Así satirizaba el epidemiólogo Keith Sigel la situación en Twitter: “Querida NEJM (The New England Journal of Medicine, una de las revistas médicas más prestigiosas): Tengo dos gatos y no estoy actualmente intubado. Todos mis pacientes esta semana que estaban intubados no tenían gatos. Conclusión: los gatos previenen una COVID grave”. Sigel se refería, con sarcasmo, al estudio clínico sobre remdesivir que se publicó el 10 de abril en dicha revista. El estudio observacional, que analiza datos de 53 pacientes que recibieron este medicamento antiviral de forma compasiva, no tenía ningún grupo de control o placebo. El 13% de ellos murió, y con respecto a aquellos que sobrevivieron, era imposible saber qué papel había tenido dicho fármaco. ¿Cómo saber quién se habría recuperado igualmente sin recibir remdesivir?

Este estudio clínico publicado en The NEJM en medio de la pandemia es otro más dentro de una larga lista de estudios científicos que aporta más dudas que certezas. Al igual que el remdesivir, la hidroxicloroquina tiene también a sus espaldas varios ensayos clínicos dudosos.
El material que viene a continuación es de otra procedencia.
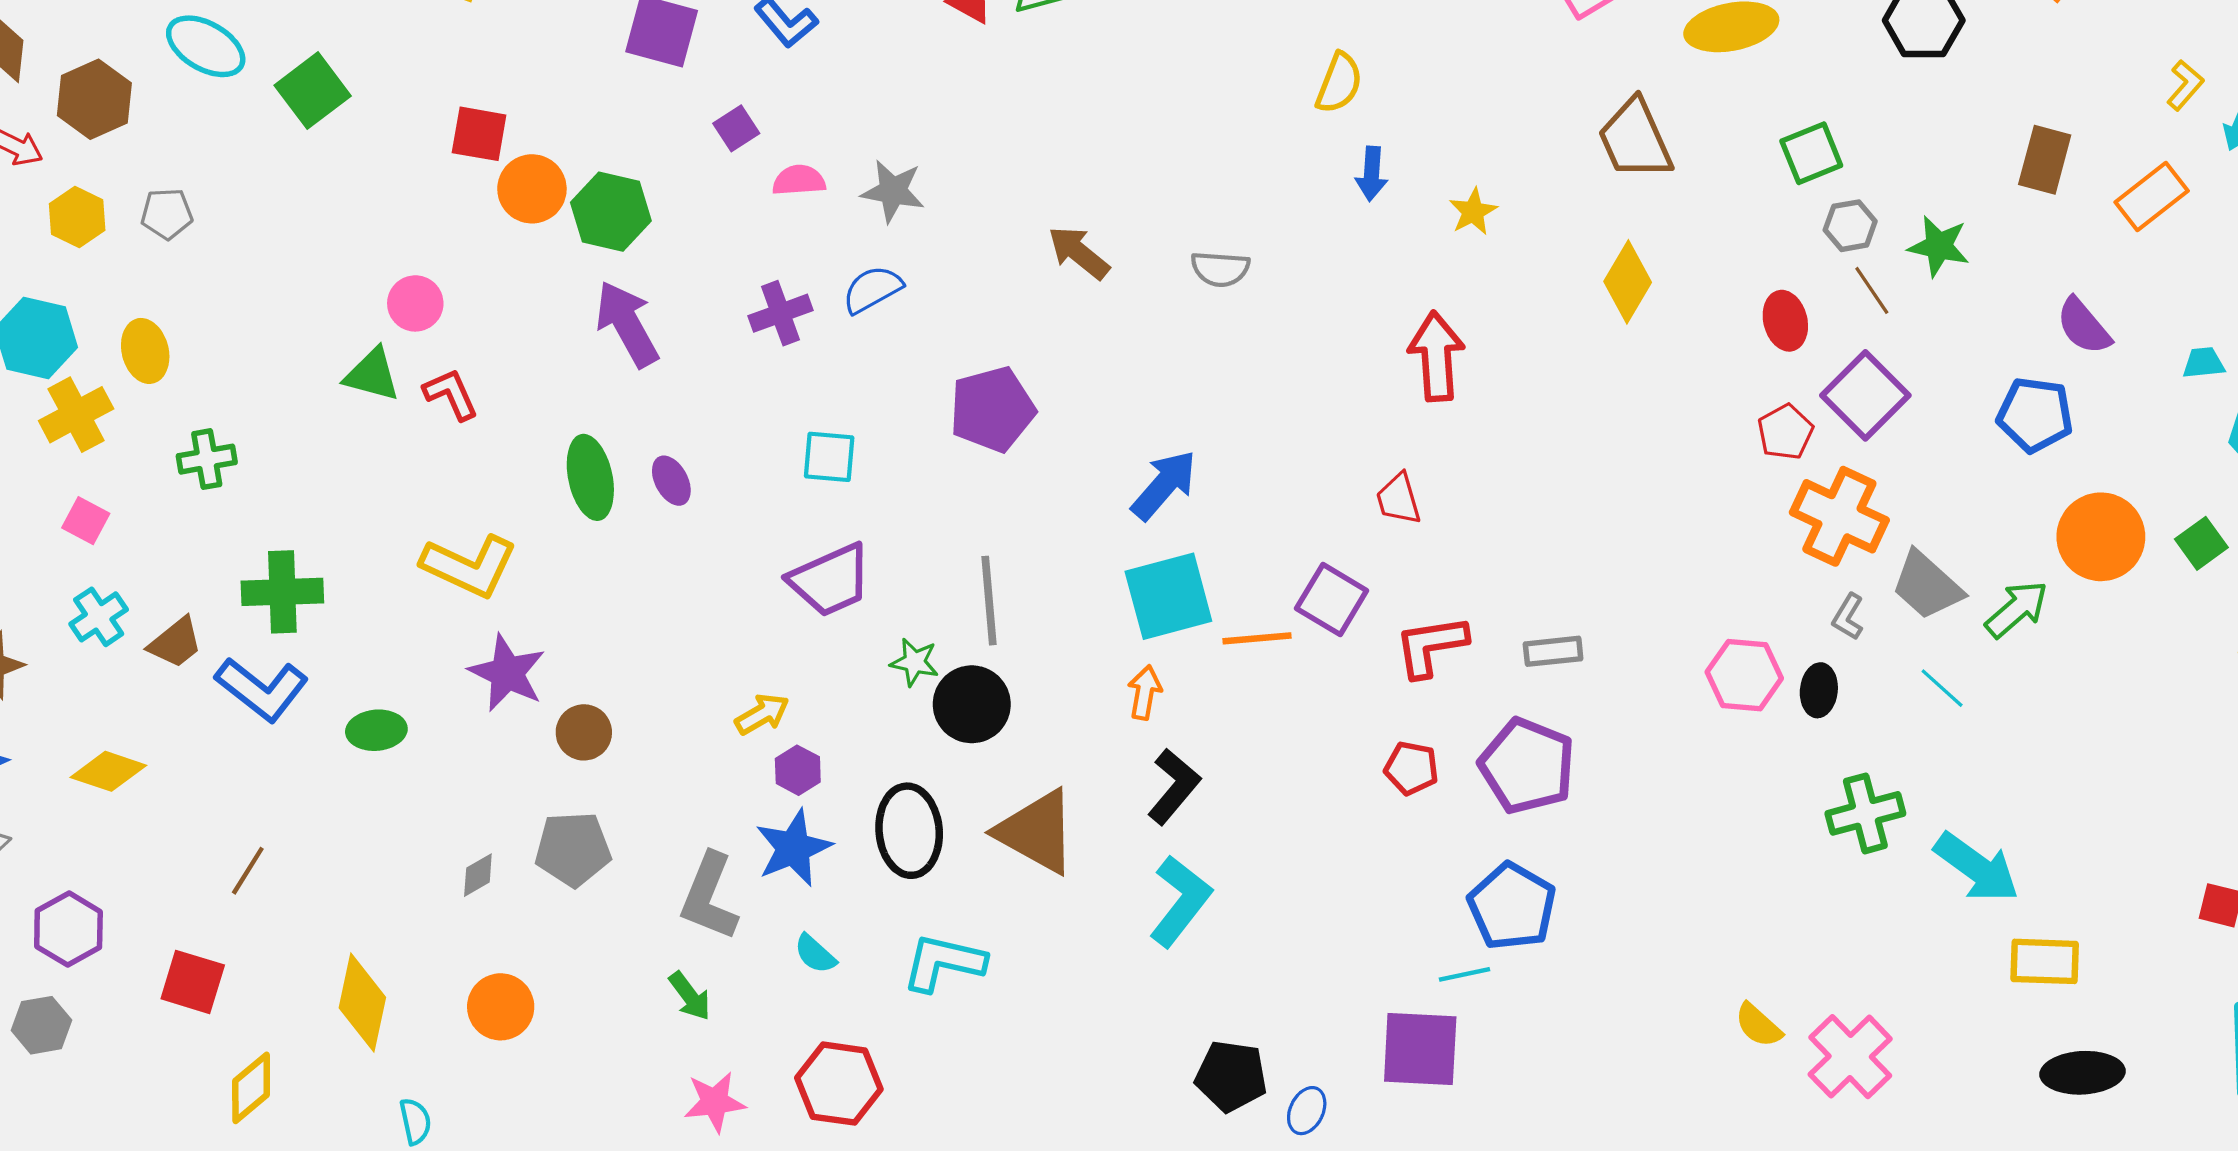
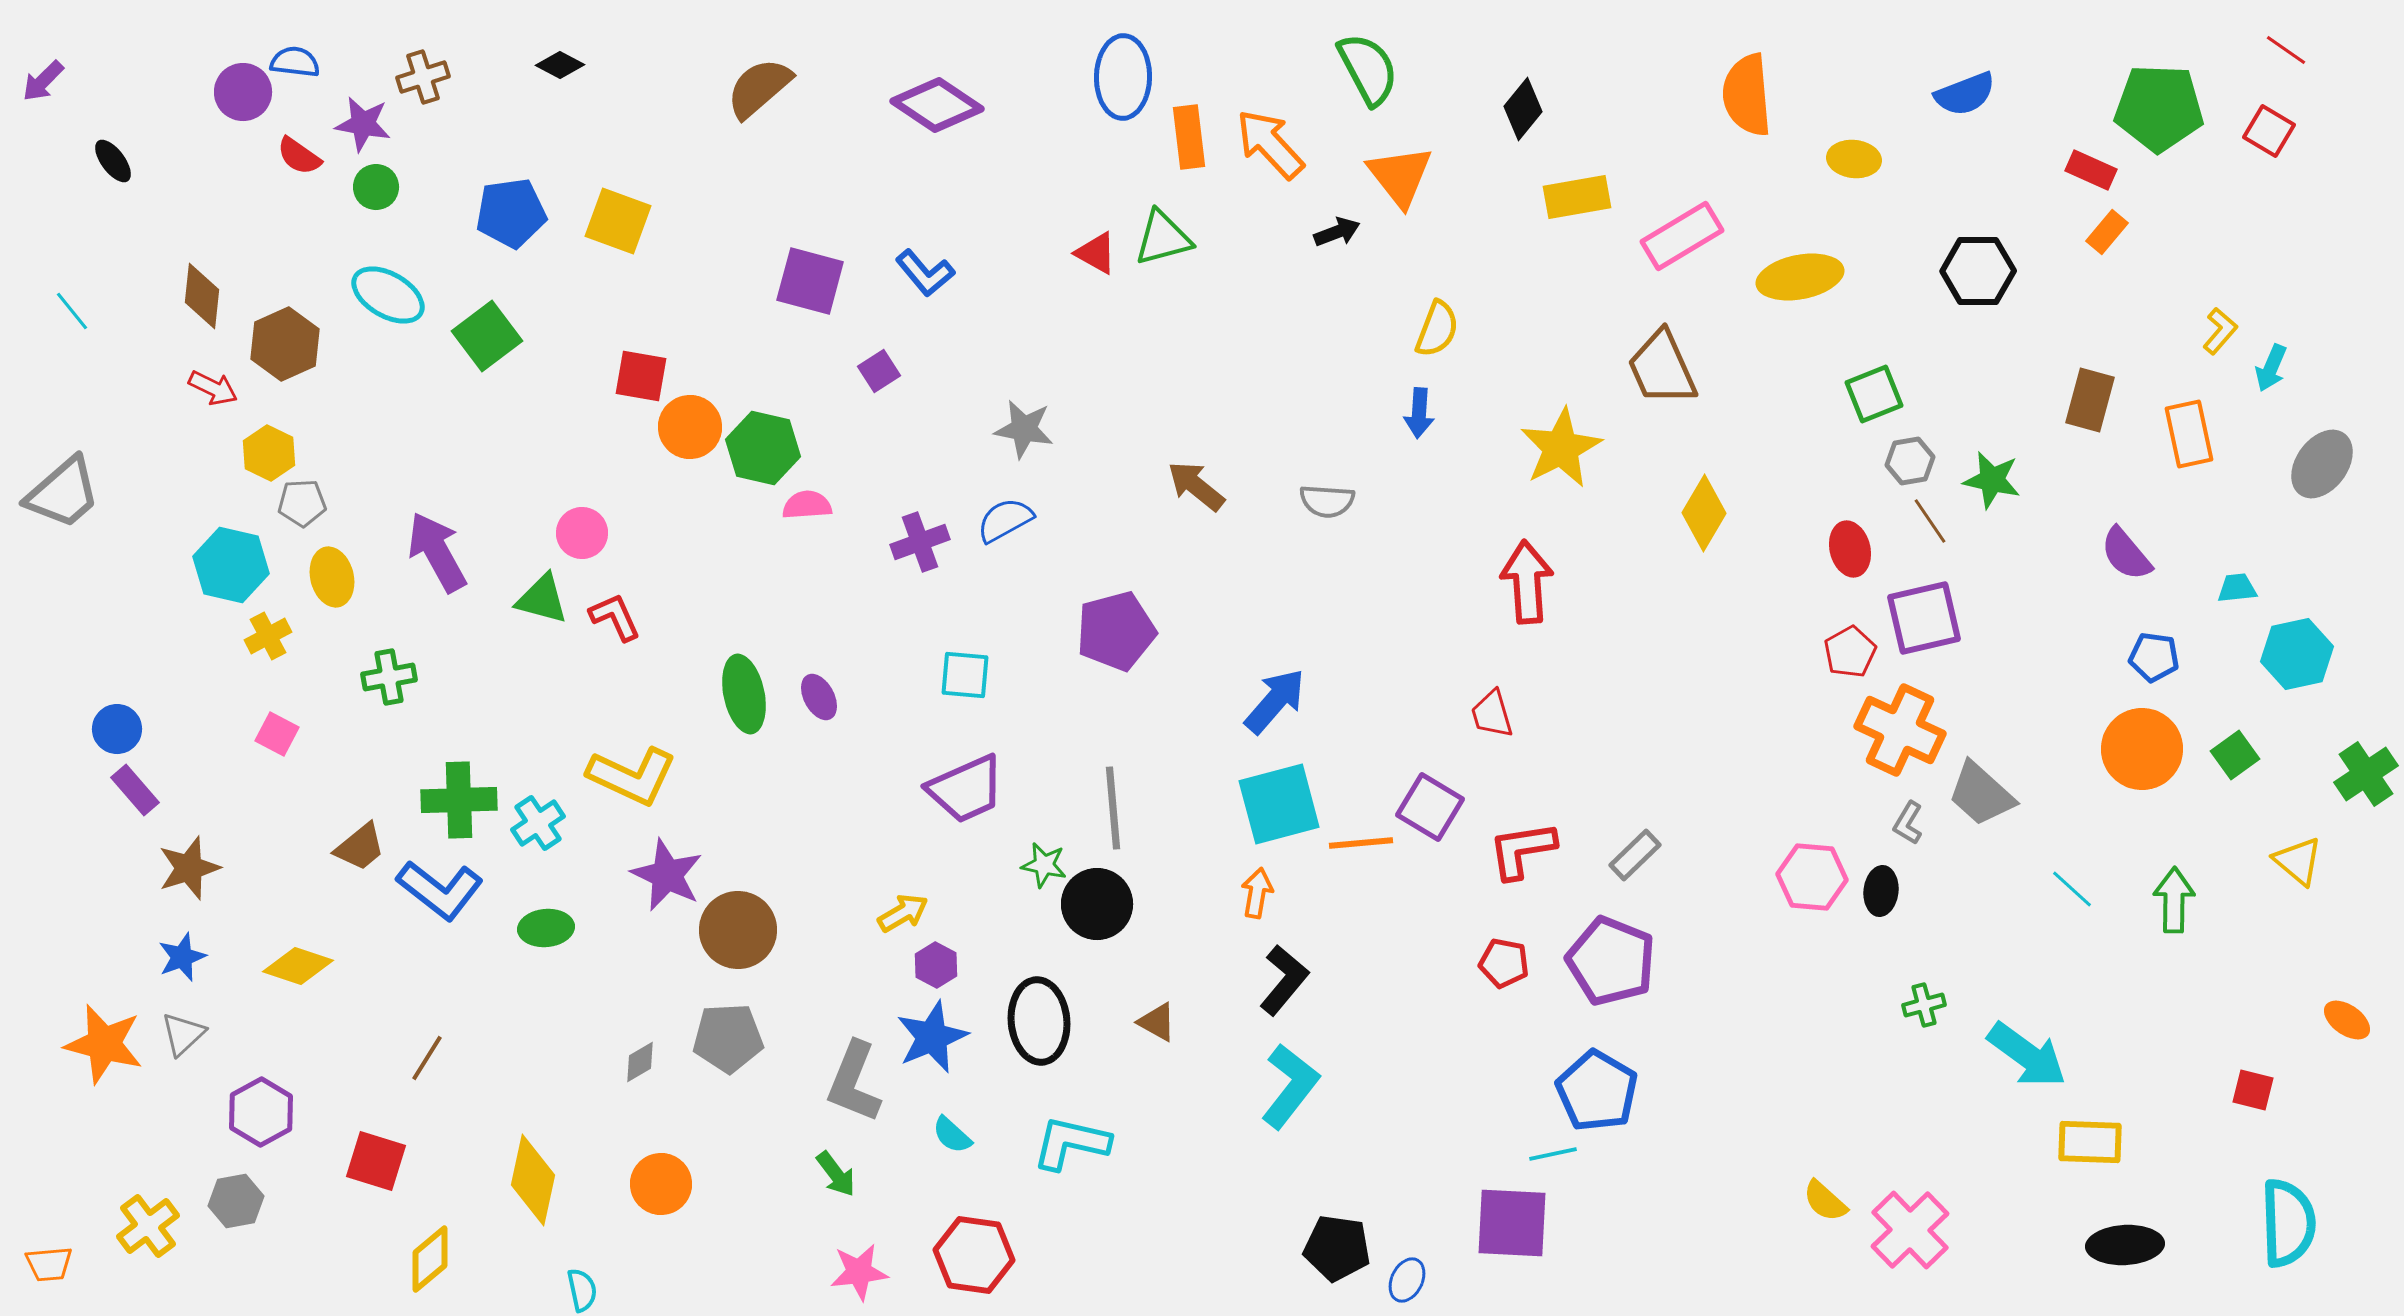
brown trapezoid: (1635, 139) -> (1662, 368), moved
blue arrow: (1372, 174) -> (1419, 413), moved
pink semicircle: (799, 180) -> (807, 505), moved
orange rectangle: (2152, 196) -> (2189, 434), turned -64
yellow star: (1473, 212) -> (1561, 448), size x1.8
gray pentagon: (167, 214) -> (302, 503), moved
purple arrow: (627, 324) -> (437, 552), moved
purple square: (1865, 395) -> (1924, 618), turned 32
yellow cross: (76, 415) -> (268, 636), size x0.7
blue pentagon: (2035, 415) -> (2154, 657), moved, size x0.7
green arrow: (2017, 609) -> (2174, 900), moved, turned -48
cyan cross: (99, 617) -> (538, 823), moved
gray rectangle: (1553, 651) -> (1635, 855), turned -38
cyan line: (1942, 688) -> (2072, 889), moved
brown circle: (584, 732) -> (738, 930), size x1.5
green cross: (1865, 813) -> (1924, 1005), size x0.6
brown triangle: (1037, 832) -> (1157, 1022), size x0.5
Entre ellos destaca un estudio francés, publicado el 20 de marzo, que ha sido objeto de numerosas críticas por su baja calidad científica: sin aleatorización de los pacientes, sin doble ciego, con una muestra baja de individuos...
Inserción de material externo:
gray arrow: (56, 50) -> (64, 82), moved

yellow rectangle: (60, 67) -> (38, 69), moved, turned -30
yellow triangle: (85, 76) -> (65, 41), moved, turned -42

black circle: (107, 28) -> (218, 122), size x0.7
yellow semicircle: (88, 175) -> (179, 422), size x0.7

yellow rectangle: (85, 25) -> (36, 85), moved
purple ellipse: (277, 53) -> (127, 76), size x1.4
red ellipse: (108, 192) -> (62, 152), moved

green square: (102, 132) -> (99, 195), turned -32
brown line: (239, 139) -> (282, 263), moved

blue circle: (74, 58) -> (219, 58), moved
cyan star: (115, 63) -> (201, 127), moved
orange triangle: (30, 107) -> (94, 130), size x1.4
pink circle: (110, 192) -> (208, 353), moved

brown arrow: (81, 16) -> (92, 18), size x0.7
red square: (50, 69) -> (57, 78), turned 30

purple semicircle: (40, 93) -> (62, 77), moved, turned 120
Uno de los rasgos más criticados del estudio fue que el grupo control de pacientes fuera de otro hospital diferente, con personas más jóvenes. También se juzgó con dureza que se descartaran de los resultados a pacientes que murieron, se fueron del hospital o ingresaron en la UCI porque no se les pudo estudiar su carga viral. El estudio tenía tantos fallos que la Sociedad Internacional de Quimioterapia Antimicrobiana (ISAC), responsable de la revista en la que apareció el estudio,publicó un comunicado en el que decía: “El Consejo de ISAC cree que este artículo no cumple los estándares esperados por la Sociedad, especialmente con respecto a la falta de mejores explicaciones sobre los criterios de inclusión y la selección de pacientes para asegurar su seguridad”.

Además de los estudios clínicos de baja calidad sobre tratamientos contra el coronavirus, proliferan los pequeños ensayos clínicos en todo el mundo (ya hay más de 500 realizándose en estos momentos), lo que refleja una gran descoordinación global. Desde un punto de vista científico y médico, cuatro o cinco grandes ensayos clínicos de gran calidad sobre los tratamientos más prometedores arrojan mucha más información y certezas que centenares de pequeños ensayos de baja calidad sin ninguna conexión entre ellos y que aportan solo indicios y datos dudosos o no concluyentes.

Las prisas no suelen ser buenas consejeras y, en ciencia, aún menos. El caos pandémico y las prisas de los científicos están llevando, paradójicamente, a una situación en la que se está perdiendo el tiempo en pequeños estudios clínicos con grandes limitaciones que puede que no nos aclaren nada cuando sus resultados salgan a la luz.

Ante este panorama caótico, la OMS anunció el 18 de marzo la iniciativa Solidarity, el mayor estudio clínico mundial contra el coronavirus “diseñado para generar datos sólidos” sobre los cuatro tratamientos más prometedores en la actualidad: la hidroxicloroquina, el remdesivir, el ritonavir y el lopinavir y los interferones. 90 países trabajando juntos, de forma coordinada y con rigor científico, para averiguar realmente cuál es la efectividad de estos fármacos. Además de la OMS, Estados Unidos también está organizándose para llevar adelante un plan estratégico nacional en el que se prioricen grandes ensayos clínicos de calidad. Sería genial que Europa se coordinase, tanto en lo económico como en lo científico, para afrontar al coronavirus porque la unión no solo hace la fuerza, sino también la sabiduría.